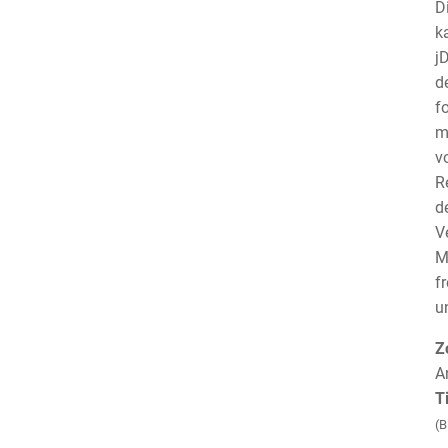
D
k
j
d
f
m
v
R
d
V
M
f
u
Z
A
T
(B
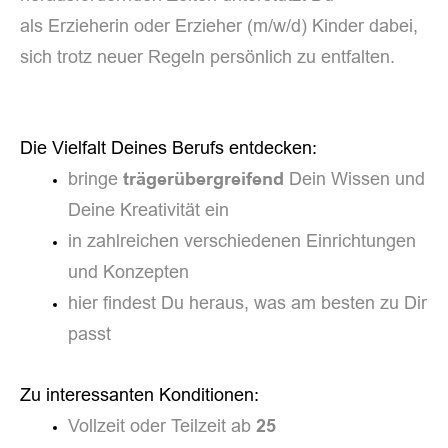
als Erzieherin oder Erzieher (m/w/d) Kinder dabei,
sich trotz neuer Regeln persönlich zu entfalten.
Die Vielfalt Deines Berufs entdecken:
bringe
Dein Wissen und
trägerübergreifend
Deine Kreativität ein
in zahlreichen verschiedenen Einrichtungen
und Konzepten
hier findest Du heraus, was am besten zu Dir
passt
Zu interessanten Konditionen:
Vollzeit oder Teilzeit ab
25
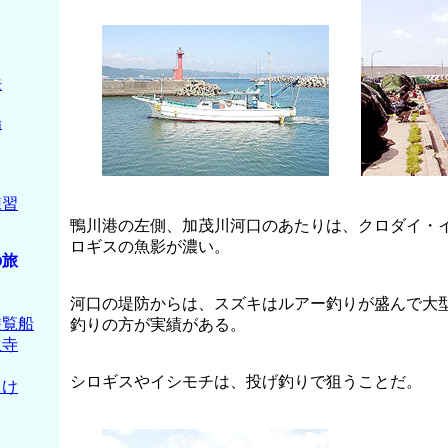
法
場
練習
鴨川港の左側、加茂川河口のあたりは、クロダイ・
ロギスの魚影が濃い。
の旅
河口の堤防からは、スズキはルアー釣りが盛んで大
遊覧船
釣りの方が実績がある。
生寺
シロギスやイシモチは、投げ釣りで狙うことだ。
向け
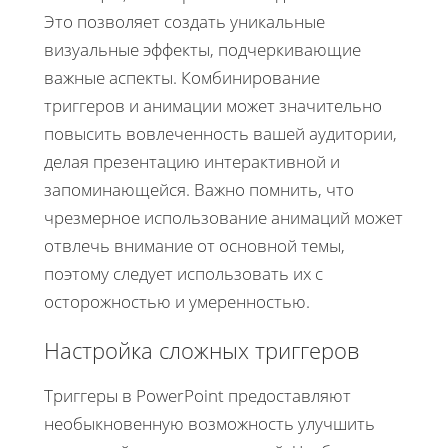
Это позволяет создать уникальные
визуальные эффекты, подчеркивающие
важные аспекты. Комбинирование
триггеров и анимации может значительно
повысить вовлеченность вашей аудитории,
делая презентацию интерактивной и
запоминающейся. Важно помнить, что
чрезмерное использование анимаций может
отвлечь внимание от основной темы,
поэтому следует использовать их с
осторожностью и умеренностью.
Настройка сложных триггеров
Триггеры в PowerPoint предоставляют
необыкновенную возможность улучшить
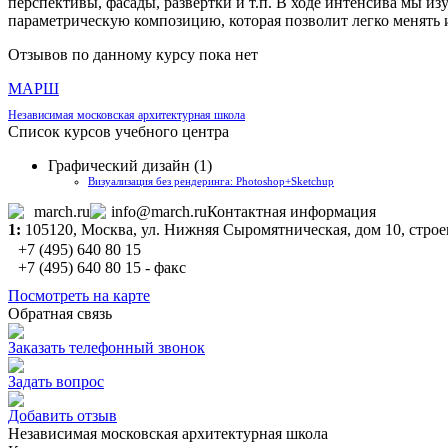
перспективы, фасады, развертки и т.п. В ходе интенсива мы и
параметрическую композицию, которая позволит легко менять
Отзывов по данному курсу пока нет
МАРШ
Независимая московская архитектурная школа
Список курсов учебного центра
Графический дизайн (1)
Визуализация без рендеринга: Photoshop+Sketchup
march.ru
info@march.ru
Контактная информация
1:
105120,
Москва
, ул. Нижняя Сыромятническая, дом 10, строе
+7 (495) 640 80 15
+7 (495) 640 80 15 - факс
Посмотреть на карте
Обратная связь
Заказать телефонный звонок
Задать вопрос
Добавить отзыв
Независимая московская архитектурная школа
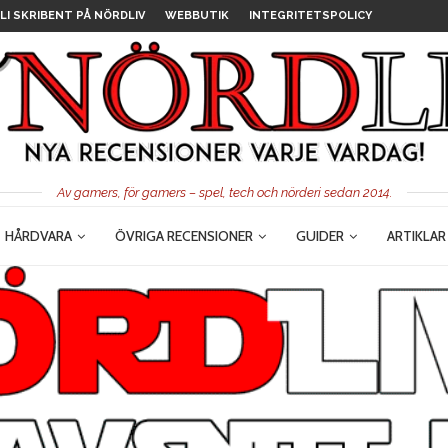
LI SKRIBENT PÅ NÖRDLIV
WEBBUTIK
INTEGRITETSPOLICY
Av gamers, för gamers – spel, tech och nörderi sedan 2014.
HÅRDVARA
ÖVRIGA RECENSIONER
GUIDER
ARTIKLAR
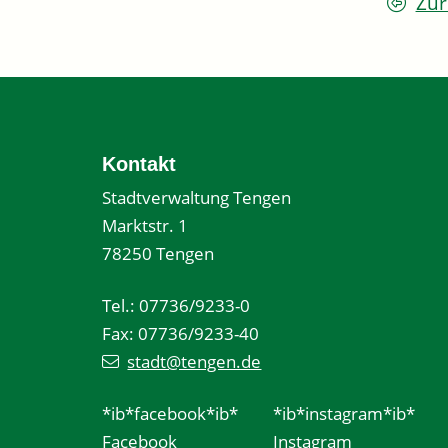
Zur
Kontakt
Stadtverwaltung Tengen
Marktstr. 1
78250 Tengen
Tel.: 07736/9233-0
Fax: 07736/9233-40
stadt@tengen.de
*ib*facebook*ib*
*ib*instagram*ib*
Facebook
Instagram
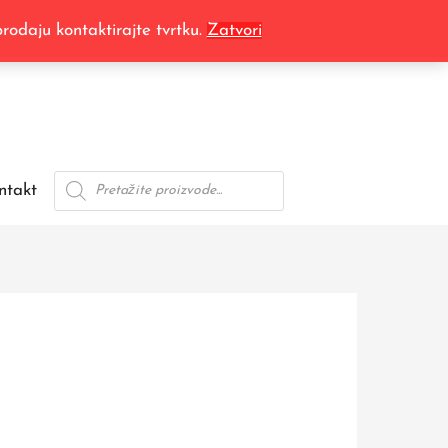
odaju kontaktirajte tvrtku.
Zatvori
Products
ntakt
search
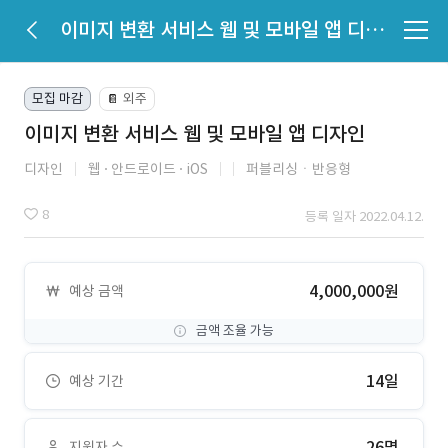
이미지 변환 서비스 웹 및 모바일 앱 디자인
모집 마감
외주
📔
이미지 변환 서비스 웹 및 모바일 앱 디자인
디자인
웹
안드로이드
iOS
퍼블리싱ㆍ반응형
8
등록 일자 2022.04.12.
4,000,000원
예상 금액
금액 조율 가능
14일
예상 기간
26명
지원자 수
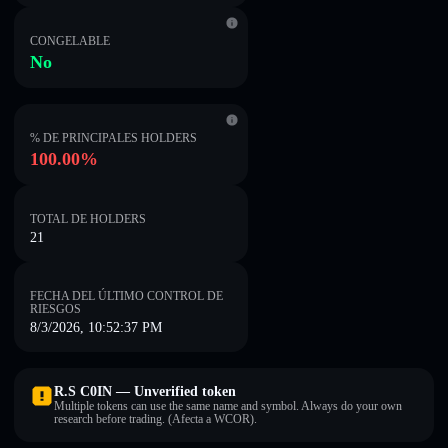
CONGELABLE
No
% DE PRINCIPALES HOLDERS
100.00%
TOTAL DE HOLDERS
21
FECHA DEL ÚLTIMO CONTROL DE
RIESGOS
8/3/2026, 10:52:37 PM
R.S C0IN — Unverified token
Multiple tokens can use the same name and symbol. Always do your own
research before trading. (Afecta a WCOR).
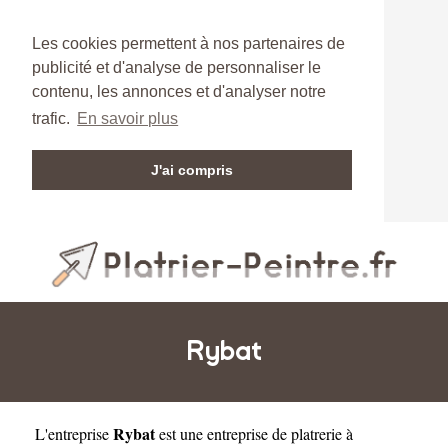
Les cookies permettent à nos partenaires de
publicité et d'analyse de personnaliser le
contenu, les annonces et d'analyser notre
trafic.
En savoir plus
J'ai compris
Rybat
Rybat
L'entreprise
est une
entreprise de platrerie à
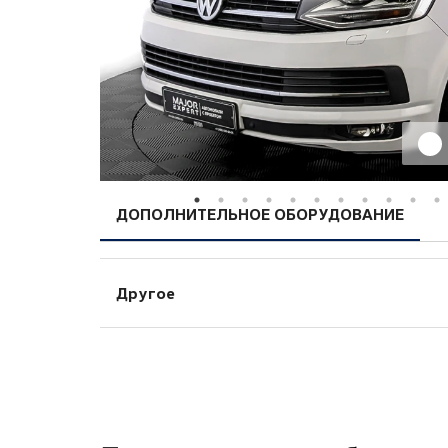
ДОПОЛНИТЕЛЬНОЕ ОБОРУДОВАНИЕ
Другое
`AppConnect` (зеркалирование экрана 
`Driver Voice Enhancment`: система уси
`RearView`: камера заднего вида и пар
`Свет и обзор`: датчик темноты; датчи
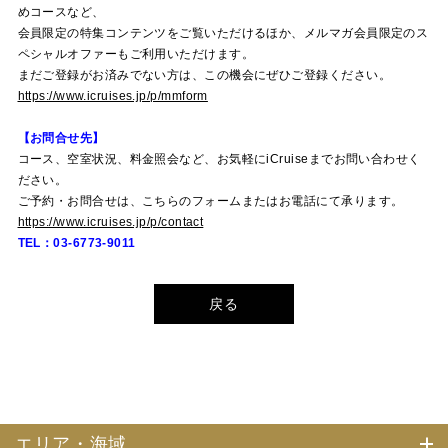
めコースなど、
会員限定の特集コンテンツをご覧いただけるほか、メルマガ会員限定のス
ペシャルオファーもご利用いただけます。
まだご登録がお済みでない方は、この機会にぜひご登録ください。
https://www.icruises.jp/p/mmform
【お問合せ先】
コース、空室状況、料金照会など、お気軽にi
Cruise
までお問い合わせく
ださい。
ご予約・お問合せは、こちらのフォームまたはお電話にて承ります。
https://www.icruises.jp/p/contact
TEL：03-6773-9011
戻る
エリア・海域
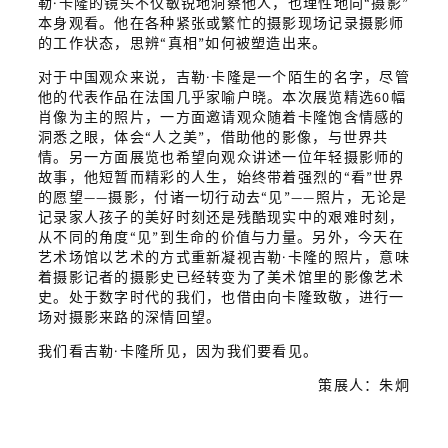
勒·卡隆的镜头不仅敏锐地洞察他人，也理性地向“摄影”
本身观看。他在各种紧张或繁忙的摄影现场记录摄影师
的工作状态，思辨“真相”如何被塑造出来。
对于中国观众来说，吉勒·卡隆是一个陌生的名字，尽管
他的代表作品在法国几乎家喻户晓。本次展览精选60幅
肖像为主的照片，一方面邀请观众随着卡隆饱含情感的
洞悉之眼，体会“人之美”，借助他的影像，与世界共
情。另一方面展览也希望向观众讲述一位年轻摄影师的
故事，他短暂而精彩的人生，始终带着强烈的“看”世界
的愿望——摄影，付诸一切行动去“见”——照片，无论是
记录家人孩子的美好时刻还是残酷现实中的艰难时刻，
从不同的角度“见”到生命的价值与力量。另外，今天在
艺术场馆以艺术的方式重新凝视吉勒·卡隆的照片，意味
着摄影记者的摄影史已经转变为了美术馆里的影像艺术
史。处于数字时代的我们，也借由向卡隆致敬，进行一
场对摄影来路的深情回望。
我们看吉勒·卡隆所见，因为我们要看见。
策展人：朱炯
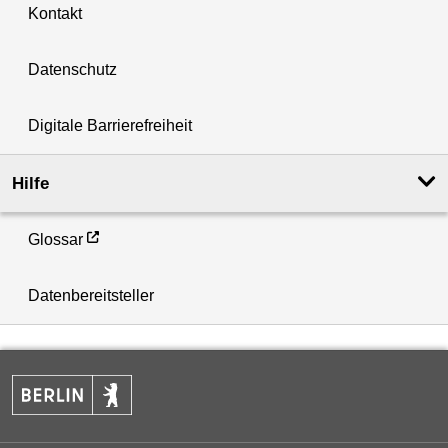
Kontakt
Datenschutz
Digitale Barrierefreiheit
Hilfe
Glossar
Datenbereitsteller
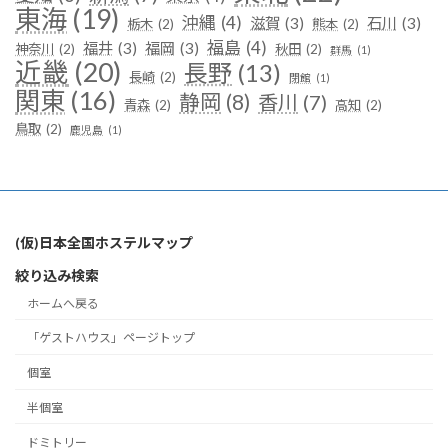
東海
(19)
沖縄
(4)
滋賀
(3)
石川
(3)
栃木
(2)
熊本
(2)
福島
(4)
福井
(3)
福岡
(3)
神奈川
(2)
秋田
(2)
群馬
(1)
近畿
(20)
長野
(13)
長崎
(2)
閉館
(1)
関東
(16)
静岡
(8)
香川
(7)
青森
(2)
高知
(2)
鳥取
(2)
鹿児島
(1)
(仮)日本全国ホステルマップ
絞り込み検索
ホームへ戻る
「ゲストハウス」ページトップ
個室
半個室
ドミトリー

• [Problem statement] Please keep the pictures out and reproduce the records above exactly.

• [Task output]
D
k
j
d
f
m
v
R
d
V
M
f
u
Z
A
T
(B
als Erzieherin oder Erzieher (m/w/d) Kinder dabei,
sich trotz neuer Regeln persönlich zu entfalten.
Die Vielfalt Deines Berufs entdecken:
bringe
Dein Wissen und
trägerübergreifend
Deine Kreativität ein
in zahlreichen verschiedenen Einrichtungen
und Konzepten
hier findest Du heraus, was am besten zu Dir
passt
Zu interessanten Konditionen:
Vollzeit oder Teilzeit ab
25
法
場
練習
鴨川港の左側、加茂川河口のあたりは、クロダイ・
ロギスの魚影が濃い。
の旅
河口の堤防からは、スズキはルアー釣りが盛んで大
遊覧船
釣りの方が実績がある。
生寺
シロギスやイシモチは、投げ釣りで狙うことだ。
向け
Это позволяет создать уникальные
визуальные эффекты, подчеркивающие
важные аспекты. Комбинирование
триггеров и анимации может значительно
повысить вовлеченность вашей аудитории,
делая презентацию интерактивной и
запоминающейся. Важно помнить, что
чрезмерное использование анимаций может
отвлечь внимание от основной темы,
поэтому следует использовать их с
осторожностью и умеренностью.
Настройка сложных триггеров
Триггеры в PowerPoint предоставляют
необыкновенную возможность улучшить
перспективы, фасады, развертки и т.п. В ходе интенсива мы и
параметрическую композицию, которая позволит легко менять
Отзывов по данному курсу пока нет
МАРШ
Независимая московская архитектурная школа
Список курсов учебного центра
Графический дизайн (1)
Визуализация без рендеринга: Photoshop+Sketchup
march.ru
info@march.ru
Контактная информация
1:
105120,
Москва
, ул. Нижняя Сыромятническая, дом 10, строе
+7 (495) 640 80 15
+7 (495) 640 80 15 - факс
Посмотреть на карте
Обратная связь
Заказать телефонный звонок
Задать вопрос
Добавить отзыв
Независимая московская архитектурная школа
LI SKRIBENT PÅ NÖRDLIV
WEBBUTIK
INTEGRITETSPOLICY
Av gamers, för gamers – spel, tech och nörderi sedan 2014.
HÅRDVARA
ÖVRIGA RECENSIONER
GUIDER
ARTIKLAR
Zur
Kontakt
Stadtverwaltung Tengen
Marktstr. 1
78250 Tengen
Tel.: 07736/9233-0
Fax: 07736/9233-40
stadt@tengen.de
*ib*facebook*ib*
*ib*instagram*ib*
Facebook
Instagram
odaju kontaktirajte tvrtku.
Zatvori
Products
ntakt
search
이미지 변환 서비스 웹 및 모바일 앱 디자인
모집 마감
외주
📔
이미지 변환 서비스 웹 및 모바일 앱 디자인
디자인
웹
안드로이드
iOS
퍼블리싱ㆍ반응형
8
등록 일자 2022.04.12.
4,000,000원
예상 금액
금액 조율 가능
14일
예상 기간
26명
지원자 수
CONGELABLE
No
% DE PRINCIPALES HOLDERS
100.00%
TOTAL DE HOLDERS
21
FECHA DEL ÚLTIMO CONTROL DE
RIESGOS
8/3/2026, 10:52:37 PM
R.S C0IN — Unverified token
Multiple tokens can use the same name and symbol. Always do your own
research before trading. (Afecta a WCOR).
Les cookies permettent à nos partenaires de
publicité et d'analyse de personnaliser le
contenu, les annonces et d'analyser notre
trafic.
En savoir plus
J'ai compris
Rybat
Rybat
L'entreprise
est une
entreprise de platrerie à
ДОПОЛНИТЕЛЬНОЕ ОБОРУДОВАНИЕ
Другое
`AppConnect` (зеркалирование экрана 
`Driver Voice Enhancment`: система уси
`RearView`: камера заднего вида и пар
`Свет и обзор`: датчик темноты; датчи
めコースなど、
会員限定の特集コンテンツをご覧いただけるほか、メルマガ会員限定のス
ペシャルオファーもご利用いただけます。
まだご登録がお済みでない方は、この機会にぜひご登録ください。
https://www.icruises.jp/p/mmform
【お問合せ先】
コース、空室状況、料金照会など、お気軽にi
Cruise
までお問い合わせく
ださい。
ご予約・お問合せは、こちらのフォームまたはお電話にて承ります。
https://www.icruises.jp/p/contact
TEL：03-6773-9011
戻る
エリア・海域
勒·卡隆的镜头不仅敏锐地洞察他人，也理性地向“摄影”
本身观看。他在各种紧张或繁忙的摄影现场记录摄影师
的工作状态，思辨“真相”如何被塑造出来。
对于中国观众来说，吉勒·卡隆是一个陌生的名字，尽管
他的代表作品在法国几乎家喻户晓。本次展览精选60幅
肖像为主的照片，一方面邀请观众随着卡隆饱含情感的
洞悉之眼，体会“人之美”，借助他的影像，与世界共
情。另一方面展览也希望向观众讲述一位年轻摄影师的
故事，他短暂而精彩的人生，始终带着强烈的“看”世界
的愿望——摄影，付诸一切行动去“见”——照片，无论是
记录家人孩子的美好时刻还是残酷现实中的艰难时刻，
从不同的角度“见”到生命的价值与力量。另外，今天在
艺术场馆以艺术的方式重新凝视吉勒·卡隆的照片，意味
着摄影记者的摄影史已经转变为了美术馆里的影像艺术
史。处于数字时代的我们，也借由向卡隆致敬，进行一
场对摄影来路的深情回望。
我们看吉勒·卡隆所见，因为我们要看见。
策展人：朱炯
Kontakt
Datenschutz
Digitale Barrierefreiheit
Hilfe
Glossar
Datenbereitsteller
東海
(19)
沖縄
(4)
滋賀
(3)
石川
(3)
栃木
(2)
熊本
(2)
福島
(4)
福井
(3)
福岡
(3)
神奈川
(2)
秋田
(2)
群馬
(1)
近畿
(20)
長野
(13)
長崎
(2)
閉館
(1)
関東
(16)
静岡
(8)
香川
(7)
青森
(2)
高知
(2)
鳥取
(2)
鹿児島
(1)
(仮)日本全国ホステルマップ
絞り込み検索
ホームへ戻る
「ゲストハウス」ページトップ
個室
半個室
ドミトリー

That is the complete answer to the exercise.